Par latribune.fr  |   |  988  mots
Le géant taïwanais va porter son investissement de 40 à 65 milliards de dollars aux Etats-Unis avec cette troisième usine. (Crédits : Ann Wang)
Des responsables américains ont annoncé ce lundi que le géant taïwanais TSMC allait construire une troisième usine de semi-conducteurs en Arizona (ouest). Au total, l'entreprise va porter à 65 milliards de dollars ses investissements aux Etats-Unis.

La course aux semi-conducteurs bat son plein et les Etats-Unis rattrapent leur retard. TSMC, qui avait déjà prévu deux usines en Arizona, va à la fois produire des composants plus avancés que prévu dans l'un d'elle, et ajouter un troisième site, ont annoncé plusieurs responsables américains ce lundi. L'un d'eux a notamment indiqué que le groupe portait ainsi son investissement de 40 à 65 milliards de dollars.

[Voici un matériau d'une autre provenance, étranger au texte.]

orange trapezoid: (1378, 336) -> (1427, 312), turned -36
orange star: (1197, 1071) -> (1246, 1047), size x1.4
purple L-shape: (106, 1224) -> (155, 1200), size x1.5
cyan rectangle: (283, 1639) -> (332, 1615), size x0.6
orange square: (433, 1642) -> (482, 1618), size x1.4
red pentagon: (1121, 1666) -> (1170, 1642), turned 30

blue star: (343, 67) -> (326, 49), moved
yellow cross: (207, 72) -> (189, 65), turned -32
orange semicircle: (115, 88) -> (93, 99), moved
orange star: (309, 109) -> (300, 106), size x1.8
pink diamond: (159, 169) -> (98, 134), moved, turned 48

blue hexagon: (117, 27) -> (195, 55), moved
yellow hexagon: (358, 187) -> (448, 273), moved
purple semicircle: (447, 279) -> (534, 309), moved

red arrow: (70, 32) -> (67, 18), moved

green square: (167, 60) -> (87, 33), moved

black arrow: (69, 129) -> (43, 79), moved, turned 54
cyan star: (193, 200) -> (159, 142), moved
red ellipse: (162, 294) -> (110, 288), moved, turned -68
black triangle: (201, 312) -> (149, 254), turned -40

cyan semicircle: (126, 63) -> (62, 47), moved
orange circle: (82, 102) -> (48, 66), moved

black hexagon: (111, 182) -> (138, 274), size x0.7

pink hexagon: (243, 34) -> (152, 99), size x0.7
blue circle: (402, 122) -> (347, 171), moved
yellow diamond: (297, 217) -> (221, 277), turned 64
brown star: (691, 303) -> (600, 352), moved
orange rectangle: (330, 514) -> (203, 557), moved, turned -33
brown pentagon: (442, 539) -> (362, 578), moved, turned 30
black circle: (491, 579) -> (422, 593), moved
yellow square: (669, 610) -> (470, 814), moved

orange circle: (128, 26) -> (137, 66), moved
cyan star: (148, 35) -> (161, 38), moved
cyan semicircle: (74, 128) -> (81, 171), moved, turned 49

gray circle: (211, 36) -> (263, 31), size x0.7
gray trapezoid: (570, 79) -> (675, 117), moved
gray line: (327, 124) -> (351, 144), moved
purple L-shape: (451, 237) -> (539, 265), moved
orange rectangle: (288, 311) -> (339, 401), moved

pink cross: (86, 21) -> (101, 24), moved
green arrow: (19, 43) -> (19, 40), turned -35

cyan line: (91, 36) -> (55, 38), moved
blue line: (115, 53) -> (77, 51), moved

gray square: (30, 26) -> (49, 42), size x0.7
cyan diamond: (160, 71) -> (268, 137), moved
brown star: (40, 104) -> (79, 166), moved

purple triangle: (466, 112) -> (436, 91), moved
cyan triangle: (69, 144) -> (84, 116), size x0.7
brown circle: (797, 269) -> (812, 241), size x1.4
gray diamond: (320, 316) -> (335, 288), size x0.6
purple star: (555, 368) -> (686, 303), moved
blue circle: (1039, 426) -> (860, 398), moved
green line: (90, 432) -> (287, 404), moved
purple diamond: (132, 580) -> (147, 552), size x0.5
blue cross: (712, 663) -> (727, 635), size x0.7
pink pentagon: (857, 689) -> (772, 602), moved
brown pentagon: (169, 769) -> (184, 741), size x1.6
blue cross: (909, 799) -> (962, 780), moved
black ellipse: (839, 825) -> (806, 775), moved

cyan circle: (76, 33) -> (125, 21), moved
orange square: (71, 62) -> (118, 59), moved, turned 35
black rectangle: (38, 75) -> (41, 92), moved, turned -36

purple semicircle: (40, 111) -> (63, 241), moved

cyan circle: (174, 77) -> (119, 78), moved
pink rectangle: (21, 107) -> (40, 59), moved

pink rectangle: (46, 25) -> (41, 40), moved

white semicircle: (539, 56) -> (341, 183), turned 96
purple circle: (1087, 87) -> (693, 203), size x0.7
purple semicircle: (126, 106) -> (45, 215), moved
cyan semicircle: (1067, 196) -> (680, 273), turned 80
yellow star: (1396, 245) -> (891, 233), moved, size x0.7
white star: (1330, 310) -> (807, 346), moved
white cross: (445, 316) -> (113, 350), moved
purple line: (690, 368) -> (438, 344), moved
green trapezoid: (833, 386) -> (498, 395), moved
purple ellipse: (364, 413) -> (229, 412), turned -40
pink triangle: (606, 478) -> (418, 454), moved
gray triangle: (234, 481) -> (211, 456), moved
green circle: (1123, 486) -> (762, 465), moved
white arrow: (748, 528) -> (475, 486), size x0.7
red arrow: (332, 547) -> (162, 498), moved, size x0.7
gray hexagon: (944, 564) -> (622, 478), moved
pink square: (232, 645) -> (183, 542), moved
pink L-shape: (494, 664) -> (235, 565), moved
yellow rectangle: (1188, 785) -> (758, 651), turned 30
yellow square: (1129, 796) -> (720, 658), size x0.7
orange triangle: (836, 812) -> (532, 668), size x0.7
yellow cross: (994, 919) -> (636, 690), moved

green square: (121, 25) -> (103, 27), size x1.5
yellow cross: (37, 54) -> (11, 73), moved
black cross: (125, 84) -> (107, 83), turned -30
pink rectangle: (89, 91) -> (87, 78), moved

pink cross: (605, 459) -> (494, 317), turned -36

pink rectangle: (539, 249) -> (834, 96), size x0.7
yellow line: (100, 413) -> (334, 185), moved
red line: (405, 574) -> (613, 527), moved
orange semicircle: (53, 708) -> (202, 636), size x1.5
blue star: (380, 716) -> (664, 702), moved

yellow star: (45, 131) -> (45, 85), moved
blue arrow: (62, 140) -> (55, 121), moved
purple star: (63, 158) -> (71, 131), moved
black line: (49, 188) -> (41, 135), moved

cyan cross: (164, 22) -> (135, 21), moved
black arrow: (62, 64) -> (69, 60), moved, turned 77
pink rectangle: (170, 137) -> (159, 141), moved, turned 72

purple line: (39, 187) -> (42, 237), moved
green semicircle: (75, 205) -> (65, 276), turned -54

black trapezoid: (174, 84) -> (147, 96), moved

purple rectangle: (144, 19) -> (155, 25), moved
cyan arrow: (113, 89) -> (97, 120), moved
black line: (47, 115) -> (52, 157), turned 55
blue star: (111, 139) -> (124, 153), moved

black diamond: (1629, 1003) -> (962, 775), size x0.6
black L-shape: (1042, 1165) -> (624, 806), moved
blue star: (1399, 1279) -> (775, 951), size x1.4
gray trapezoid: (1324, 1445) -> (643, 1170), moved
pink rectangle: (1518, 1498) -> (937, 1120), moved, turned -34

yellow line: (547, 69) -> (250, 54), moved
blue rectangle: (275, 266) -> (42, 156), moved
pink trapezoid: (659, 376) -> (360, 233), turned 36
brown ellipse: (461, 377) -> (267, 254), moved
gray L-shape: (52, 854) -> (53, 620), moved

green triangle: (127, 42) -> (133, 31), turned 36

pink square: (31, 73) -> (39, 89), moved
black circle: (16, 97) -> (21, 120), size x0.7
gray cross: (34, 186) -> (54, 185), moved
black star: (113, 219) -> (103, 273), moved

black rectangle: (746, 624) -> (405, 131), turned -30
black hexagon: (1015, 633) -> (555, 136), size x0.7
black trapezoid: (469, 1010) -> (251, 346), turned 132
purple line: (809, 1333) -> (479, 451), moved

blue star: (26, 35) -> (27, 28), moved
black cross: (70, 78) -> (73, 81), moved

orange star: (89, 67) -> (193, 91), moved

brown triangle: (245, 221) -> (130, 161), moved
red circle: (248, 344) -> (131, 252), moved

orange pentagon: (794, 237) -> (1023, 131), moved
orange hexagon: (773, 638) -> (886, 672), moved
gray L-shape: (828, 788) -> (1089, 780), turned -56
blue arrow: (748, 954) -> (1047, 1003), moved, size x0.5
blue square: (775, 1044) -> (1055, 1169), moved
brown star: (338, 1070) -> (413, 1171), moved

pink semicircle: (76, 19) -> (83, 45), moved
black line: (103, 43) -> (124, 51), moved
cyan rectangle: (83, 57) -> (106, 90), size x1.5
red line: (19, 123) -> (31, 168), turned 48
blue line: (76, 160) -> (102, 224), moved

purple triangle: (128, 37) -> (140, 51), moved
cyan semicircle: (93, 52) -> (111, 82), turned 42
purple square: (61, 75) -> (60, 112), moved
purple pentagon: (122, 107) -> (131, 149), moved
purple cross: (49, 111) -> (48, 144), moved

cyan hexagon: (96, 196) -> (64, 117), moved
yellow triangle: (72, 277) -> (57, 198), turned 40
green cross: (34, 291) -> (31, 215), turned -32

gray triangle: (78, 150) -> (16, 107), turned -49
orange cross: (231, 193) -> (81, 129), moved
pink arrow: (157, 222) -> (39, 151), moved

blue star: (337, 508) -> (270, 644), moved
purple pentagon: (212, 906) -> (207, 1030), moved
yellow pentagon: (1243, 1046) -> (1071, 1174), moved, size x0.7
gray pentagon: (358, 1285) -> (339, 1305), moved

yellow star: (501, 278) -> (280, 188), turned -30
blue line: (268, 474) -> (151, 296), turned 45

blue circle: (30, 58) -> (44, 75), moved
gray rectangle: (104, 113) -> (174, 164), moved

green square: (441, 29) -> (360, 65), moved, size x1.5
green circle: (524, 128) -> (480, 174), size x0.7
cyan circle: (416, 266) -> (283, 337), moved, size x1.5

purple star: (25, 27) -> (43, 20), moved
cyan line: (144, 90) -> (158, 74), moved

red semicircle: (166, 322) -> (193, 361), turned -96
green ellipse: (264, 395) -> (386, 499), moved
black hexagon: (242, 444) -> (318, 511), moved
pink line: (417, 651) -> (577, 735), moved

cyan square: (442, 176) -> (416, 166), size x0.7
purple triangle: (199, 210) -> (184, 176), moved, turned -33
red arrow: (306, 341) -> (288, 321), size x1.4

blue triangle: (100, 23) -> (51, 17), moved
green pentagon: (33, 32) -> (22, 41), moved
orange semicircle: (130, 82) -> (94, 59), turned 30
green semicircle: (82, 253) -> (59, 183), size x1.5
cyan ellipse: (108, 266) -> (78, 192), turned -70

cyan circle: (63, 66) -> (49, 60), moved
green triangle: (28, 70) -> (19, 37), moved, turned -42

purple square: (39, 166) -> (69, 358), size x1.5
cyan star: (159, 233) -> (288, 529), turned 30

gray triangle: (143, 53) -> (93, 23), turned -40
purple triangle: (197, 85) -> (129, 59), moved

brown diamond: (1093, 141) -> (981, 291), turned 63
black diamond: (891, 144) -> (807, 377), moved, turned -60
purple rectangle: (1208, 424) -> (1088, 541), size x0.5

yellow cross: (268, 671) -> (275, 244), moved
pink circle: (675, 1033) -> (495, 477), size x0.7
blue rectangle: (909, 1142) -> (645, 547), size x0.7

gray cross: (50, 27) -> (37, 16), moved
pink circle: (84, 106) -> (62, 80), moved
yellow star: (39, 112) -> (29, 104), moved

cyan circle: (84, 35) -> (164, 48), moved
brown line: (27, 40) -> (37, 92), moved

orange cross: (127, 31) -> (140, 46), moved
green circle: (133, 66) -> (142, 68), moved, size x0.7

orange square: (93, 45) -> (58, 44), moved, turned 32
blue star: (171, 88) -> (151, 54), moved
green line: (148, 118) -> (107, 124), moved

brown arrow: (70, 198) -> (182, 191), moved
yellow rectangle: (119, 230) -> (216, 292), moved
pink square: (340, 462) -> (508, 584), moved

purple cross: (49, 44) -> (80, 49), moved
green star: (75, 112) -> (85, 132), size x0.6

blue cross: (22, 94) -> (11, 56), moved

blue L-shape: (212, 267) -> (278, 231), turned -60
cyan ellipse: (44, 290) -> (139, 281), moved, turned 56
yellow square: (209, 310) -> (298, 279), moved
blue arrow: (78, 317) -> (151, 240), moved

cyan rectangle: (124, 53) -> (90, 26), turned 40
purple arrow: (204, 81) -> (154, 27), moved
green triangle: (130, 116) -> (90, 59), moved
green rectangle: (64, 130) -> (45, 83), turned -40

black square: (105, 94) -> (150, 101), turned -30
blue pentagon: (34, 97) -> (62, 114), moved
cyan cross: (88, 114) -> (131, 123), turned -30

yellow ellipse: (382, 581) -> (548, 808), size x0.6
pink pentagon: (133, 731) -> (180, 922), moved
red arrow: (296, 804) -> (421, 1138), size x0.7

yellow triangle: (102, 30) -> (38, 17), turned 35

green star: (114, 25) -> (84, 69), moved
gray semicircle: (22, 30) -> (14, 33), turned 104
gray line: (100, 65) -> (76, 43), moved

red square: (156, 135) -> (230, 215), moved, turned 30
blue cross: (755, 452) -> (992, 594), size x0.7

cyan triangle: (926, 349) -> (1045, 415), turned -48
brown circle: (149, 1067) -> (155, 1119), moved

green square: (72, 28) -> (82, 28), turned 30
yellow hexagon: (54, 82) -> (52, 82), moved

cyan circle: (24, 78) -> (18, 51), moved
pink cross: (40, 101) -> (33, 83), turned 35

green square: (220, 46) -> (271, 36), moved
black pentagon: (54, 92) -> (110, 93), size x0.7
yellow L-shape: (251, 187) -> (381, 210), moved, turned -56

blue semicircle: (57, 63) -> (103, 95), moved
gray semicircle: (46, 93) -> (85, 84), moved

La première usine de TSMC, qui doit commencer à produire en grandes quantités au premier semestre 2025, livrera des puces gravées en 4 nanomètres (un nanomètre est égal à un milliardième de mètre, ndlr), selon un communiqué du gouvernement américain. La seconde usine fabriquera des composants encore plus avancés, en 3 et 2 nm, tandis que la troisième en produira gravés en 2 nm, voire moins. A titre de comparaison, l'épaisseur d'une feuille de papier est d'environ 100.000 nm.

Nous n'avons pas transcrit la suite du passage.